Dataset entries:
===============

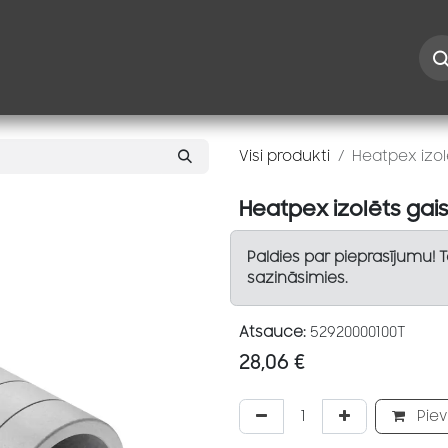
Iespējas
Kontakti
Risinājumi
Blogs
Speciāl
Visi produkti
Heatpex izo
Heatpex izolēts ga
Paldies par pieprasījumu! 
sazināsimies.
Atsauce:
52920000100T
28,06
€
Piev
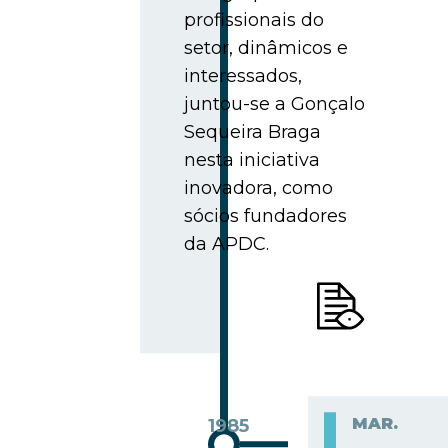
profissionais do
setor, dinâmicos e
interessados,
juntou-se a Gonçalo
Sequeira Braga
nesta iniciativa
inovadora, como
sócios fundadores
da APDC.
MAR.
1985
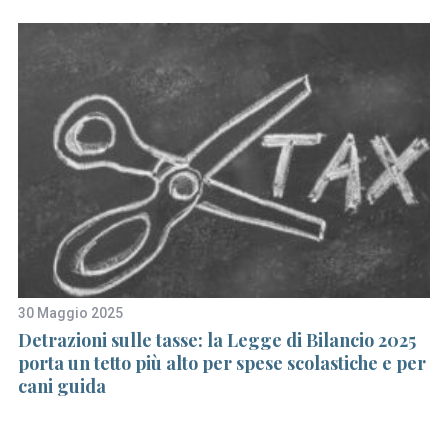
30 Maggio 2025
19
Detrazioni sulle tasse: la Legge di Bilancio 2025
La
porta un tetto più alto per spese scolastiche e per
as
cani guida
c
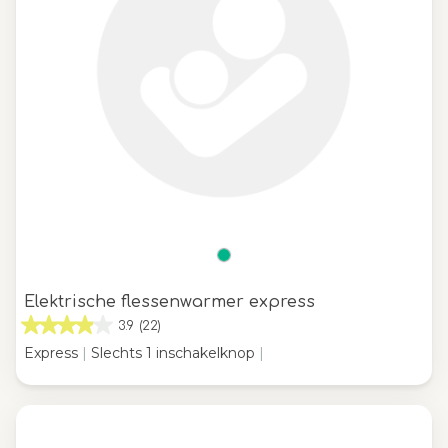
Elektrische flessenwarmer express
3.9
(22)
Express
|
Slechts 1 inschakelknop
|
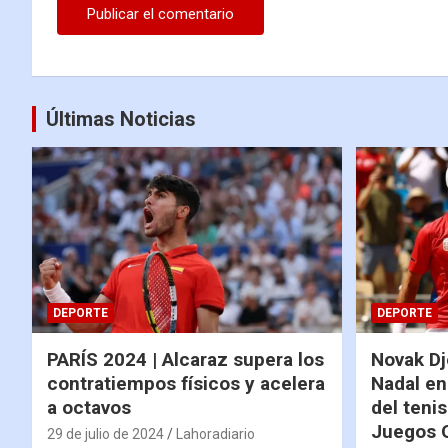
Últimas Noticias
DEPORTE
DEPORTE
PARÍS 2024 | Alcaraz supera los
Novak Dj
contratiempos físicos y acelera
Nadal en
a octavos
del tenis
Juegos 
29 de julio de 2024
Lahoradiario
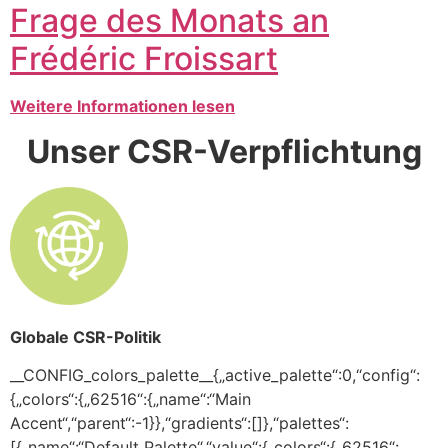
Frage des Monats an
Frédéric Froissart
Weitere Informationen lesen
Unser CSR-Verpflichtung
Globale CSR-Politik
__CONFIG_colors_palette__{„active_palette“:0,“config“:
{„colors“:{„62516“:{„name“:“Main
Accent“,“parent“:-1}},“gradients“:[]},“palettes“:
[{„name“:“Default Palette“,“value“:{„colors“:{„62516“:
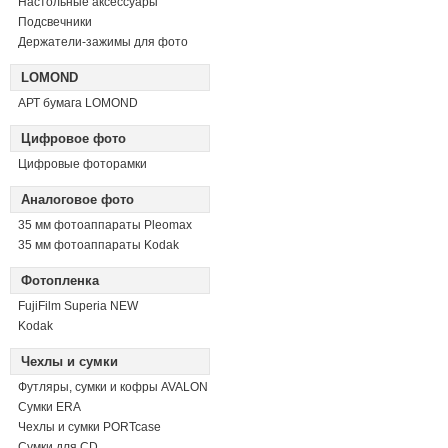
Настольные аксессуары
Подсвечники
Держатели-зажимы для фото
LOMOND
АРТ бумага LOMOND
Цифровое фото
Цифровые фоторамки
Аналоговое фото
35 мм фотоаппараты Pleomax
35 мм фотоаппараты Kodak
Фотопленка
FujiFilm Superia NEW
Kodak
Чехлы и сумки
Футляры, сумки и кофры AVALON
Сумки ERA
Чехлы и сумки PORTcase
Сумки для CD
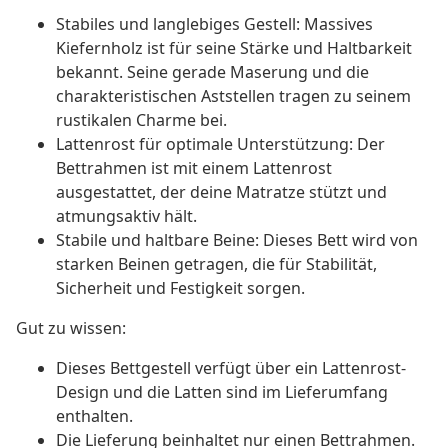
Stabiles und langlebiges Gestell: Massives
Kiefernholz ist für seine Stärke und Haltbarkeit
bekannt. Seine gerade Maserung und die
charakteristischen Aststellen tragen zu seinem
rustikalen Charme bei.
Lattenrost für optimale Unterstützung: Der
Bettrahmen ist mit einem Lattenrost
ausgestattet, der deine Matratze stützt und
atmungsaktiv hält.
Stabile und haltbare Beine: Dieses Bett wird von
starken Beinen getragen, die für Stabilität,
Sicherheit und Festigkeit sorgen.
Gut zu wissen:
Dieses Bettgestell verfügt über ein Lattenrost-
Design und die Latten sind im Lieferumfang
enthalten.
Die Lieferung beinhaltet nur einen Bettrahmen.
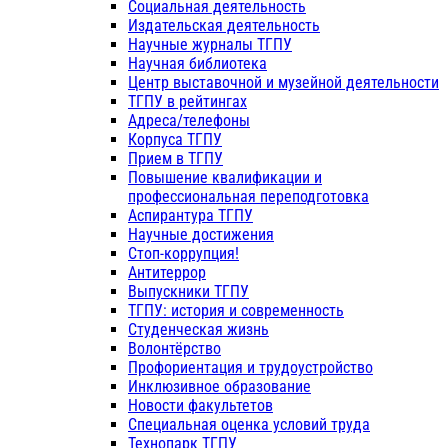
Социальная деятельность
Издательская деятельность
Научные журналы ТГПУ
Научная библиотека
Центр выставочной и музейной деятельности
ТГПУ в рейтингах
Адреса/телефоны
Корпуса ТГПУ
Прием в ТГПУ
Повышение квалификации и
профессиональная переподготовка
Аспирантура ТГПУ
Научные достижения
Стоп-коррупция!
Антитеррор
Выпускники ТГПУ
ТГПУ: история и современность
Студенческая жизнь
Волонтёрство
Профориентация и трудоустройство
Инклюзивное образование
Новости факультетов
Специальная оценка условий труда
Технопарк ТГПУ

===============

** Work instructions **
Return the data word for word without its pictures.

** Output of the task **
Iespējas
Kontakti
Risinājumi
Blogs
Speciāl
Visi produkti
Heatpex izo
Heatpex izolēts ga
Paldies par pieprasījumu! 
sazināsimies.
Atsauce:
52920000100T
28,06
€
Piev
profissionais do
setor, dinâmicos e
interessados,
juntou-se a Gonçalo
Sequeira Braga
nesta iniciativa
inovadora, como
sócios fundadores
da APDC.
MAR.
1985
30 Maggio 2025
19
Detrazioni sulle tasse: la Legge di Bilancio 2025
La
porta un tetto più alto per spese scolastiche e per
as
cani guida
c
Elektrische flessenwarmer express
3.9
(22)
Express
|
Slechts 1 inschakelknop
|
Últimas Noticias
DEPORTE
DEPORTE
PARÍS 2024 | Alcaraz supera los
Novak Dj
contratiempos físicos y acelera
Nadal en
a octavos
del tenis
Juegos 
29 de julio de 2024
Lahoradiario
Frage des Monats an
Frédéric Froissart
Weitere Informationen lesen
Unser CSR-Verpflichtung
Globale CSR-Politik
__CONFIG_colors_palette__{„active_palette“:0,“config“:
{„colors“:{„62516“:{„name“:“Main
Accent“,“parent“:-1}},“gradients“:[]},“palettes“:
[{„name“:“Default Palette“,“value“:{„colors“:{„62516“:
Настольные аксессуары
Подсвечники
Держатели-зажимы для фото
LOMOND
АРТ бумага LOMOND
Цифровое фото
Цифровые фоторамки
Аналоговое фото
35 мм фотоаппараты Pleomax
35 мм фотоаппараты Kodak
Фотопленка
FujiFilm Superia NEW
Kodak
Чехлы и сумки
Футляры, сумки и кофры AVALON
Сумки ERA
Чехлы и сумки PORTcase
Сумки для CD
Stabiles und langlebiges Gestell: Massives
Kiefernholz ist für seine Stärke und Haltbarkeit
bekannt. Seine gerade Maserung und die
charakteristischen Aststellen tragen zu seinem
rustikalen Charme bei.
Lattenrost für optimale Unterstützung: Der
Bettrahmen ist mit einem Lattenrost
ausgestattet, der deine Matratze stützt und
atmungsaktiv hält.
Stabile und haltbare Beine: Dieses Bett wird von
starken Beinen getragen, die für Stabilität,
Sicherheit und Festigkeit sorgen.
Gut zu wissen:
Dieses Bettgestell verfügt über ein Lattenrost-
Design und die Latten sind im Lieferumfang
enthalten.
Die Lieferung beinhaltet nur einen Bettrahmen.
Социальная деятельность
Издательская деятельность
Научные журналы ТГПУ
Научная библиотека
Центр выставочной и музейной деятельности
ТГПУ в рейтингах
Адреса/телефоны
Корпуса ТГПУ
Прием в ТГПУ
Повышение квалификации и
профессиональная переподготовка
Аспирантура ТГПУ
Научные достижения
Стоп-коррупция!
Антитеррор
Выпускники ТГПУ
ТГПУ: история и современность
Студенческая жизнь
Волонтёрство
Профориентация и трудоустройство
Инклюзивное образование
Новости факультетов
Специальная оценка условий труда
Технопарк ТГПУ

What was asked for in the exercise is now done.